Postposted on Sun Apr 04, 2010 6:08 pm

Shining Arcanine wrote:
Flying Fox wrote:So what is the worthy successor that is supposed to have all the new fancy feature, plus 3rd party (free) firmware hacking? The Netgear 3500L is being marketed as such a thing, but so far I think 3rd party support is still not quite mature yet?

Well, what gave Linksys routers their market position was that they were the first open source routers available, not because they had every feature under the sun.
To me, being open source is not the main driver. It was the fact that the hardware is capable of additional features that the open source firmware unlocked. That is what made them so popular (example: increased transmission power). If the hardware is not capable to the point that there is nothing open source firmware can add to the table, nobody will bother. Being open source alone is certainly not the magic bullet. And don't forget, Linksys was half-dragged into this whole thing kicking and screaming. Back then people found out they are using GPL code and they were forced to make the source available. The hackers then went to work and the rest is history.
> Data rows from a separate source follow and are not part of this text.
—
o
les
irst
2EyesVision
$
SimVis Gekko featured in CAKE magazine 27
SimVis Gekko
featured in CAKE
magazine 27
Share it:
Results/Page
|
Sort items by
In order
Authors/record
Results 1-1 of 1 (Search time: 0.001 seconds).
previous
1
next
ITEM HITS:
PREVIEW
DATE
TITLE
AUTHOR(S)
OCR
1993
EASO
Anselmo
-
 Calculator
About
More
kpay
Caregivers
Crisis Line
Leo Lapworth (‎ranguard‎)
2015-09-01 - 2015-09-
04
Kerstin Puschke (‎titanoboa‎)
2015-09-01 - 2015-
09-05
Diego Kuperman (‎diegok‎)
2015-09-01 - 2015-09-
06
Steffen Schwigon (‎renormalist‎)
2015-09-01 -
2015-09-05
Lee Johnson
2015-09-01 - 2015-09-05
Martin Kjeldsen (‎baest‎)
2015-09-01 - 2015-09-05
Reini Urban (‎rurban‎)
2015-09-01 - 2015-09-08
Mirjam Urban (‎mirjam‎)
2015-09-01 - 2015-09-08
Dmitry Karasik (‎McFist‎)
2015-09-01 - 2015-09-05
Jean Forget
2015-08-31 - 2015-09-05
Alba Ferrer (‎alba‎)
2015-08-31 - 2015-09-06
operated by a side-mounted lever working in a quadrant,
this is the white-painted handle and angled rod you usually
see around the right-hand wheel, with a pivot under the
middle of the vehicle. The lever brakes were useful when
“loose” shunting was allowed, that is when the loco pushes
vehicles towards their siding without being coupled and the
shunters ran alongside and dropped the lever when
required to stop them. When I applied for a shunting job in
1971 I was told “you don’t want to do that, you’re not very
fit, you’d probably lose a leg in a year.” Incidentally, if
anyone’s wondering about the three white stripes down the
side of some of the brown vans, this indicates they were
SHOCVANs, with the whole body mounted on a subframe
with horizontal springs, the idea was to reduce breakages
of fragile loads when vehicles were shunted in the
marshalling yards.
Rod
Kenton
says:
I wonder if Linksys was behaving like any other proprietary vendor before being forced their hand, and later discovering that it turned out to be an opportunity for them.

Shining Arcanine wrote:Anyway, since Linksys' routers became exceedingly popular following that decision, a slew of "me too" vendors open sourced their products as well while Cisco brought Linksys and did everything in thier power to keep Linksys' products from harming its business product line, so there is no one true successor.
I will be in the market for a new router soon, so that's why I am soliciting opinions here. If there is one undisputed successor I would not need to be asking around, right? ;)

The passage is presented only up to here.